During that time, enrolled members of the Osage Indian nation were among the wealthiest people per capita in the world. The rich oil fields beneath their reservation brought millions of dollars into the tribe annually, distributed to tribal members holding "headrights" that could not be bought or sold but only inherited. This vast wealth attracted the attention of unscrupulous whites who found ways to divert it to themselves by marrying Osage women or by having Osage declared legally incompetent so the whites could fleece them through the administration of their estates.
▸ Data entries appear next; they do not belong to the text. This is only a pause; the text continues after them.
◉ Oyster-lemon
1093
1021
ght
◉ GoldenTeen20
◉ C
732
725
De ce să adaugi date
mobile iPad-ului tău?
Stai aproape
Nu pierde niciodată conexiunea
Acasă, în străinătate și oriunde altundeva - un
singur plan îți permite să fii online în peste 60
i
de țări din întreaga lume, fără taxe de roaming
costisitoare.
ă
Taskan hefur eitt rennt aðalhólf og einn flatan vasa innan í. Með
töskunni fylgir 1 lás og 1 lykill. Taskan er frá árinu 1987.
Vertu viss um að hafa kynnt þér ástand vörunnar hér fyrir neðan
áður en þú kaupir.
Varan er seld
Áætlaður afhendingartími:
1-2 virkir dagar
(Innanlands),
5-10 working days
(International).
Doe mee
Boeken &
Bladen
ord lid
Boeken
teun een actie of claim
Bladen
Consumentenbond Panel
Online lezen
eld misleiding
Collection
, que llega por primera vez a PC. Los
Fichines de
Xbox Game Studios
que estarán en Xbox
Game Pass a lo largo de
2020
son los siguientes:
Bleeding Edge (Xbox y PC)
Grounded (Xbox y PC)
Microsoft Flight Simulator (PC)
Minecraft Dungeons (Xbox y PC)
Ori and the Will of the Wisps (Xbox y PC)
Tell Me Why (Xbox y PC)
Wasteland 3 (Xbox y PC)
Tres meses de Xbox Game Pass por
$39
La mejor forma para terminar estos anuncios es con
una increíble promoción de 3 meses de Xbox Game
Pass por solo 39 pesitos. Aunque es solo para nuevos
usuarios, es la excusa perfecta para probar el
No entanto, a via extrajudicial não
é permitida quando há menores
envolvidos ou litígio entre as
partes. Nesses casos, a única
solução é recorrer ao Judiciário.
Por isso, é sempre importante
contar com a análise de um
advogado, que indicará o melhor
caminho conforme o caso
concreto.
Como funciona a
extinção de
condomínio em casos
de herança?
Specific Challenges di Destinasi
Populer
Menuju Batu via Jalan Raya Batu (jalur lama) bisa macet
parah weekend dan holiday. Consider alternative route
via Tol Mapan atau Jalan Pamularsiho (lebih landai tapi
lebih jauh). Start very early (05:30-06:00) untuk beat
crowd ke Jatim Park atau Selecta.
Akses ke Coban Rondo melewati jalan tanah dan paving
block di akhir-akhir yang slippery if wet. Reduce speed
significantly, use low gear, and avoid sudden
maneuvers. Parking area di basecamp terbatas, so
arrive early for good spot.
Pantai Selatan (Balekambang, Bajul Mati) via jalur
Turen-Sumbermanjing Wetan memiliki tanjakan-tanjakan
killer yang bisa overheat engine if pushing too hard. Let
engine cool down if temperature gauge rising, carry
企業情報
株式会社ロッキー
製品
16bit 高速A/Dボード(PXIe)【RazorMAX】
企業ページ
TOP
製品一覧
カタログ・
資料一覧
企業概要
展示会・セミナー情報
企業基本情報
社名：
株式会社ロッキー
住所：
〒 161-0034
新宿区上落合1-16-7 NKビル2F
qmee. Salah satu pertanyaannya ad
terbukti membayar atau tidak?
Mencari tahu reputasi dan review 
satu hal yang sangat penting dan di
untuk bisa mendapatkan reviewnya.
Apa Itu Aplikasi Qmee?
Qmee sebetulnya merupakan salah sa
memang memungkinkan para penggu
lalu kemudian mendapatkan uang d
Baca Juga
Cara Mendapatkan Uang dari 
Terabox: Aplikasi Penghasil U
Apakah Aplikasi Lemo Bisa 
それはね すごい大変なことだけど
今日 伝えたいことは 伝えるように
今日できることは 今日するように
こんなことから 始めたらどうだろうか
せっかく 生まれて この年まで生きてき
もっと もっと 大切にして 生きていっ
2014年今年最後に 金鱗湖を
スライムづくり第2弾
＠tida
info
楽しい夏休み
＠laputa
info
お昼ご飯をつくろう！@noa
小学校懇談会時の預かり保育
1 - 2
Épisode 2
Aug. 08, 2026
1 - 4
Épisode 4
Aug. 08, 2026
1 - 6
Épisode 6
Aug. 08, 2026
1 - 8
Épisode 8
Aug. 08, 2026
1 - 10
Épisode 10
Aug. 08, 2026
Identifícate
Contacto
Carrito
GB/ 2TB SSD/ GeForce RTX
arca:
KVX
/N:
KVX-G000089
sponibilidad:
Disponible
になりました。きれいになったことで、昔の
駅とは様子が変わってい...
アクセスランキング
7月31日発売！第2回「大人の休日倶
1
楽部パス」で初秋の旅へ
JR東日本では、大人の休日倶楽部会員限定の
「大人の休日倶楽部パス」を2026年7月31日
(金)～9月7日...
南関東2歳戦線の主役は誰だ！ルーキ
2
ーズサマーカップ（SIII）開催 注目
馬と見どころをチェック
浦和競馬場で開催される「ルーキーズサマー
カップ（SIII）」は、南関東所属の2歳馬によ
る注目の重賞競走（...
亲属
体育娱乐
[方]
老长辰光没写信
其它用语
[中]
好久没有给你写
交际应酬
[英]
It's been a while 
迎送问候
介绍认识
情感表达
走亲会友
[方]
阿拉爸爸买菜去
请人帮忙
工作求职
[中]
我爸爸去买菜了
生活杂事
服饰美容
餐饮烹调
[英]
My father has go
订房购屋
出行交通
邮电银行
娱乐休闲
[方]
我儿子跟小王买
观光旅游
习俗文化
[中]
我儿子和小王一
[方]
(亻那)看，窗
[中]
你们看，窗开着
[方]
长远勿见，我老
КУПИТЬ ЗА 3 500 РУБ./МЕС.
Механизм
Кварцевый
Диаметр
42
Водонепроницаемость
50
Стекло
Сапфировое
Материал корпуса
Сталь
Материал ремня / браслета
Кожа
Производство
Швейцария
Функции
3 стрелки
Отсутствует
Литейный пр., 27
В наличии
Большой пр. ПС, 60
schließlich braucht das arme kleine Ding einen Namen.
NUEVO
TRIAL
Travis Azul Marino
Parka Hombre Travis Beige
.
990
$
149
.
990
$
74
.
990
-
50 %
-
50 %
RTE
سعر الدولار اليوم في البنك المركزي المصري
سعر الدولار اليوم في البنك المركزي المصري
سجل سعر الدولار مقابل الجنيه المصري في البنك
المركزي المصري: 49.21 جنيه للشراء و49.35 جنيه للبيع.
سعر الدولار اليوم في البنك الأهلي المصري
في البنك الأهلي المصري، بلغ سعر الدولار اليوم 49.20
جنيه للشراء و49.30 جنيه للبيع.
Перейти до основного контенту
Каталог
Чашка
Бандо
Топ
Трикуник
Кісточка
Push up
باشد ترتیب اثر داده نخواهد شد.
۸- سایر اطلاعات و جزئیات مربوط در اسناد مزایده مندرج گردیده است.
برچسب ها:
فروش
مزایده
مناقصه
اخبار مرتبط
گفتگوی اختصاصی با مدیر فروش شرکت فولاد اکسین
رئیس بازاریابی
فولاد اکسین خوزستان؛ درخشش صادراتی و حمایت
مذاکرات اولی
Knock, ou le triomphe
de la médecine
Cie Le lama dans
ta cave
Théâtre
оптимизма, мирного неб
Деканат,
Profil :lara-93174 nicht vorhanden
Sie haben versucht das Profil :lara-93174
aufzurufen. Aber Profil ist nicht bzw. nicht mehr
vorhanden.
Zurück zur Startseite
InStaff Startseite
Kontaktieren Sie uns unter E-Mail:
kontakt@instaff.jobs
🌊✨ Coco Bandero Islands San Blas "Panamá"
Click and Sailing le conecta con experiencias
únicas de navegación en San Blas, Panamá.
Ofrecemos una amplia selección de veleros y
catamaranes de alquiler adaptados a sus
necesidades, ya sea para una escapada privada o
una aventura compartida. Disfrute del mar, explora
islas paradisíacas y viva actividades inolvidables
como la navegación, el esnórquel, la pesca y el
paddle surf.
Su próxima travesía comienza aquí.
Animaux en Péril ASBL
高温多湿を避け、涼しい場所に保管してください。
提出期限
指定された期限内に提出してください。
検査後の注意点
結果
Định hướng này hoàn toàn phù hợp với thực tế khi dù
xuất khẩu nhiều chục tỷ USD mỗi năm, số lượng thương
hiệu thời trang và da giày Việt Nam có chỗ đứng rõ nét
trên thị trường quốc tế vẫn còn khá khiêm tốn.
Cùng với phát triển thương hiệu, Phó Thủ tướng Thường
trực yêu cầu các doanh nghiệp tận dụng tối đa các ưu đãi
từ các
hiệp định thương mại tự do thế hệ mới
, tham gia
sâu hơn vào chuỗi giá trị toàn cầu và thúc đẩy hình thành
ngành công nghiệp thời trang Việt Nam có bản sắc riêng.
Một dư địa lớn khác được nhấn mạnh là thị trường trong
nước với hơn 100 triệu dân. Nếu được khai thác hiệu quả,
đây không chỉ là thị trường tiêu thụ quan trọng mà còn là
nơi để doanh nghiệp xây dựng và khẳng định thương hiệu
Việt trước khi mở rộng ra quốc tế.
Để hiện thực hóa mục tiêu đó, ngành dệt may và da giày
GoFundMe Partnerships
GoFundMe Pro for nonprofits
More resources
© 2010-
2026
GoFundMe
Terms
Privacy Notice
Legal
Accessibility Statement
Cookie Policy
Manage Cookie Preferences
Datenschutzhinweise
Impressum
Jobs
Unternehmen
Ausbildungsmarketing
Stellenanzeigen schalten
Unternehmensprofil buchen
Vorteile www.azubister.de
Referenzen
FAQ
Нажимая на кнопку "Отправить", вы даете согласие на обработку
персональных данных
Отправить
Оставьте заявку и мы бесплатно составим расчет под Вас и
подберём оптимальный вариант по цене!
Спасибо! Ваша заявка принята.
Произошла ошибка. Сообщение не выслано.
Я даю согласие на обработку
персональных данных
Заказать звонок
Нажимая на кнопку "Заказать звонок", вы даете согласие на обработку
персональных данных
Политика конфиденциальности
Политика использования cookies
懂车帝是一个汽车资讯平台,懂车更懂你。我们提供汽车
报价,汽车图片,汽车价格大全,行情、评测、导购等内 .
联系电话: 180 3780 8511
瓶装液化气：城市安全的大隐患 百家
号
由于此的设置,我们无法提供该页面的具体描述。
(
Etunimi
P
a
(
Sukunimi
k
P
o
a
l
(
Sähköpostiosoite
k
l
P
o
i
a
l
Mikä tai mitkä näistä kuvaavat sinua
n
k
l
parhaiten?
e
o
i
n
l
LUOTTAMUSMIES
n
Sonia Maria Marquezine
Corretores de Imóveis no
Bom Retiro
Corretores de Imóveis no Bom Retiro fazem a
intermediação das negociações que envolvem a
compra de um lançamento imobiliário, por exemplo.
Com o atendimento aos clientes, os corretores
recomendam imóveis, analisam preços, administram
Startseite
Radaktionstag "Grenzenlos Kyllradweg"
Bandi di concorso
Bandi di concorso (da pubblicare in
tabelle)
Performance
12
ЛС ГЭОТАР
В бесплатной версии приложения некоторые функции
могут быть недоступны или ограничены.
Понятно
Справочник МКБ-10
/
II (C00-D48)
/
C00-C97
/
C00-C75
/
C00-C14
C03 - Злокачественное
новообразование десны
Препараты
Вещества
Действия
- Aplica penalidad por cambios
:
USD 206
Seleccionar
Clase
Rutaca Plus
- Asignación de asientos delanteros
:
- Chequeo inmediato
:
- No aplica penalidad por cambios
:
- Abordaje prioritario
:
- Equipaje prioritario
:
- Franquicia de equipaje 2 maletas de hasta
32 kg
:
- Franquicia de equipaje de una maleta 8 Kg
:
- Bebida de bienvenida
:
For some, however, these deceptive tactics were not enough, and a plague of violent death—by shooting, poison, orchestrated automobile accident, and bombing—began to decimate the Osage in what they came to call the "Reign of Terror." Corrupt and incompetent law enforcement and judicial systems ensured that the perpetrators were never found or punished until the young J. Edgar Hoover saw cracking these cases as a means of burnishing the reputation of the newly professionalized FBI. Bestselling New Yorkerstaff writer Grann (The Devil and Sherlock Holmes: Tales of Murder, Madness, and Obsession, 2010, etc.) follows Special Agent Tom White and his assistants as they track the killers of one extended Osage family through a closed local culture of greed, bigotry, and lies in pursuit of protection for the survivors and justice for the dead. But he doesn't stop there; relying almost entirely on primary and unpublished sources, the author goes on to expose a web of conspiracy and corruption that extended far wider than even the FBI ever suspected. This page-turner surges forward with the pacing of a true-crime thriller, elevated by Grann's crisp and evocative prose and enhanced by dozens of period photographs.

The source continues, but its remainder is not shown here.